Features & Columns

NVIDIA Conference Explores
Future of Driverless Racecars

Deep learning flooded the San Jose McEnery Convention Center last week,
when NVIDIA staged its biggest-ever GPU Technology Conference.
CHILD'S PLAY: Daniel Simon said he designed his 'sleek' racecar so a 10-year-old could draw it. Photo by Daniel Simon

Deep learning flooded the San Jose McEnery Convention Center last week, when NVIDIA staged its biggest-ever GPU Technology Conference. Thousands of graphics developers stuffed the building and CEO Jen-Hsun Huang spent more than two hours keynoting announcements. As usual, conventions and trade shows bring more people downtown than anything the Super Bowl devised.

In fact, some of the Virtual Reality and/or GPU-based technology employed by the NFL appeared in various sessions and hands-on labs. At the show, VR was one of the main themes underlying everything, along with autonomous vehicles, drones, AI and deep learning. Paradigm shifts are afoot.

These types of massive conferences seem both above and below ground at the same time. Thousands of delegates descend upon the neighborhood, yet no one who lives here has any idea what's going on inside. The sheer magnitude, the bombast, thousands of people flooding the exhibitors' floor to explore new technologies, all go mostly unnoticed to the general public. Inside, hundreds of scientists and engineers discuss how to advance the state of their fields, yet it feels like a secret event.

At the conference, software engineers from Pixar talked about realtime 3D graphics in the film industry. Hardware engineers talked about wearable personal assistants for the blind. Rob High, of IBM Watson, demonstrated cognitive systems that use emotional analysis to determine people's' personalities based on the dating profiles they write. Car manufacturers, medical researchers, geophysicists, VR sycophants and molecular biologists all demonstrated their projects and research.

Here's just one example: Folks from Roborace spilled stats on the world's first self-driving electric race car, which aims to function at the intersection of cognitive computing, motor sports and entertainment. Measuring 15 feet, nine inches long and six feet, seven inches wide, the vehicle is 100 percent driven by NVIDIA's DRIVE PX 2 supercomputer, utilizing deep learning for 360-degree situational awareness. The car processes inputs from 12 different cameras, plus radar and ultrasonic sensors to learn from its environment and develop its own driving ability.

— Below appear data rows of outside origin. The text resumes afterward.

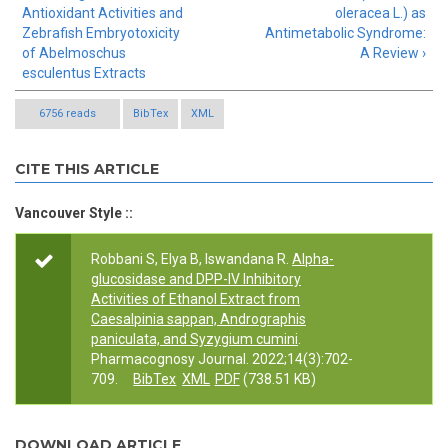
Antioxidant Activities and
oleracea L.) as
Zebrafish Embryotoxicity
Antimetabolic Syndrome:
of Abelmoschus
A Review ›
esculentus Extracts
6756 reads
BibTex
XML
CITE THIS ARTICLE
Vancouver Style ::
Robbani S, Elya B, Iswandana R.
Alpha-
glucosidase and DPP-IV Inhibitory
Activities of Ethanol Extract from
Caesalpinia sappan, Andrographis
paniculata, and Syzygium cumini
.
Pharmacognosy Journal. 2022;14(3):702-
709.
BibTex
XML
PDF
(738.51 KB)
DOWNLOAD ARTICLE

For the contest. prospective teams of programmers get to submit their algorithms and code to run the cars, which will first compete in a virtual race. The winners will then get to see their software operate the cars in the real race, in which each car is identical, with the same hardware and sensors. Thus, unlike F1, it's not a competition of budgets or which teams have the most money. For Roborace, the programmers are all on the same playing level. It's a competition of software engineering and programming chops. It's a battle to build the smartest artificial mind to run a car in the smartest fashion.

The point isn't to replace human-powered races, in my opinion. In fact, it may help spur future technological developments in F1 racing. Researchers now have the computing power to design, implement and test a race car without the driver, reducing risk.

As someone who grew up hacking with the first era of PCs, I would have killed to learn this stuff in Boy Scouts, rather than whittling a wooden toy car for some dorky Pinewood Derby. Imagine if grade school kids could learn how to write software to operate autonomous race cars. I mean, here in Silicon Valley, this is exactly what we should be teaching kids.

When it comes to the Roborace car, designer Daniel Simon, who previously designed the light cycles for Tron: Legacy, stood there at the podium and said the idea was to introduce beauty and sleekness into racing. Admittedly a big fan of '60s racing, he said: 'The surfaces on this car are sleek. I wanted something that even a 10-year-old child could draw.'

A company whose processors form the basis for much of the world's graphics-intensive number crunching, NVIDIA never seems to occupy the same household-word status as other large Silicon Valley companies. Maybe it's due to being primarily a hardware company, I don't know. Headquartered in Santa Clara, NVIDIA is also active in corporate social responsibility. Several years ago, I watched them as they helped rebuild Overfelt High School. Maybe now they should teach the students to program self-driving responsible race cars.